Every month, recognized students get to choose items from a reward catalog — things like school T-shirts or coffee mugs — and there is also a quarterly event held for the kids who have been recognized. A recent quarterly event was a food truck rally on campus where Going Pro students were given vouchers as a thank you.
So far, Lake has seen students be rewarded for a variety of acts, such as holding the door open for someone, volunteering at after-school events, sorting items at the recycling center, leading a study group, or even coming to class on time and prepared. Lake also utilizes the phrase “Going Pro” as a reminder to students before an event like a field trip. He reminds them as they step off the bus to “go pro today” and represent the Tech Center in a professional manner.
“The kids really like to be recognized for our Going Pro behaviors,” Lake said. “As a teacher, I make sure to keep those positive behaviors at the forefront of my mind.”
Lake has other dreams for the app, hoping it can be adapted so students can give some praise to each other — possibly scanning another student’s badge when they notice these kinds of positive actions.
By Students, For Students
The app was created by a group of three IT students last summer and launched this school year as part of the Multi-Tiered Support System (MTSS), a Kent County initiative to achieve best practices for teachers based on classroom research.
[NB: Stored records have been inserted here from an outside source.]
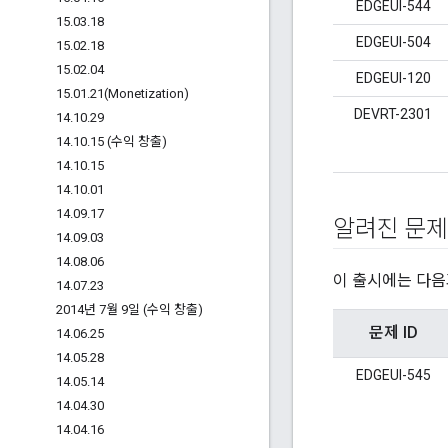
EDGEUI-544
15
.
03
.
18
EDGEUI-504
15
.
02
.
18
15
.
02
.
04
EDGEUI-120
15
.
01
.
21(
Monetization)
DEVRT-2301
14
.
10
.
29
14
.
10
.
15 (수익 창출)
14
.
10
.
15
14
.
10
.
01
14
.
09
.
17
알려진 문제
14
.
09
.
03
14
.
08
.
06
이 출시에는 다음
14
.
07
.
23
2014년 7월 9일 (수익 창출)
문제 ID
14
.
06
.
25
14
.
05
.
28
EDGEUI-545
14
.
05
.
14
14
.
04
.
30
14
.
04
.
16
Laura Robinson, an administrative instructional specialist for Kent ISD, said research shows that positives are far more powerful than negatives in creating new behavior. Rather than pointing out what a student is doing wrong (negative reinforcement), the Going Pro initiative leverages positive reinforcement by recognizing students for behavior such as leadership, generosity and professionalism.
Some schools have a ticket system for positive behaviors, but the Tech Center wanted to utilize its resources and create a technological system. Laurie Fernandez, IT instructor, was assigned to lead the project, and she selected three students to develop the app with her: Dakota Stickney of Rockford High School, Joseph Salinas of Caledonia High School and Wesley O’Connor from Forest Hills Central High School.
“At first it seems like an easy concept, but it took us the entire summer to build,” said Fernandez. “It was quite a feat to get it to work the way we wanted it to.” Fernandez made sure to remain a team member on the project, allowing the students to problem-solve and brainstorm on their own. “There was a ton of learning and lots of trial and error.”
Joseph Salinas said that for months they were drawing and revising on whiteboards, editing and changing the look of the app. “It was definitely a great learning opportunity,” Joseph said. “I discovered how to work in a project like this, and it was difficult at first but I learned a lot by doing.”
Dakota Stickney is grateful to have had the opportunity, and he said this project taught him how to make real-world choices. “I hope students have a lot of fun with it and teachers enjoy it, and I hope that it continues to reinforce the Going Pro behaviors,” he said.
Reinforcing positive behavior is not necessarily a simple switch, said Laura Robinson of MTSS.
“It’s a hard shift in your brain to go from ‘stop that’ to ‘I noticed you did this well,” Robinson said.
She is eager to see the long-term impact of positive reinforcement on the campus, she added: “Similar to ‘pay it forward,’ it creates a warm fuzzy, and you’re reinforcing that feeling over and over again.”